Published online by Cambridge University Press: 07 December 2009
This book examines the success of seventeen Western nations in reducing environmental pollution since the early 1970s. Environmental conditions play an increasingly important role in the politics of advanced democracies. Increased human expansion has placed unprecedented strains on the resource base upon which the economy depends. Holes in the ozone layer, global warming, and the loss of biodiversity are only a few of the best-known problems connected with the environmental crisis. Also important are problems less global in scope, like acid rain or the disposal of wastes. Few dispute that historic trends in environmental degradation could hinder the ability to provide increasing levels of well-being into the next century. Current problems stem first and foremost from a failure to use natural resources effectively and from the implications of that failure on historic development paths.

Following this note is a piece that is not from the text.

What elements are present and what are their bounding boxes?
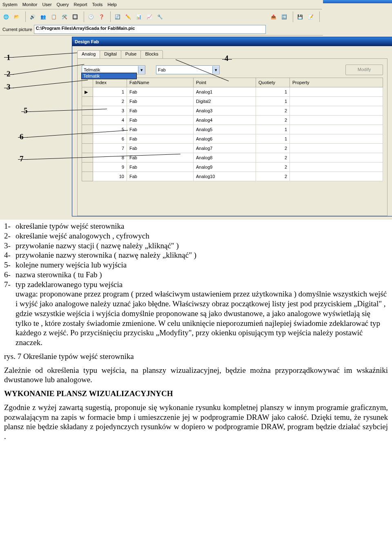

The public has begun to recognize some of the environmental problems confronting the physical and economic sustainability of modern societies. Opinion polls since the 1960s show that large majorities in most economically advanced countries have consistently supported increased public action to ensure the protection of ecosystems and to reduce pollution. Policy makers have responded both to the growing evidence of long-term threats and growing public opposition to past practices by creating a variety of reforms to control environmental degradation. Today, most Western democracies have a wide array of measures to limit pollution and other forms of environmental degradation.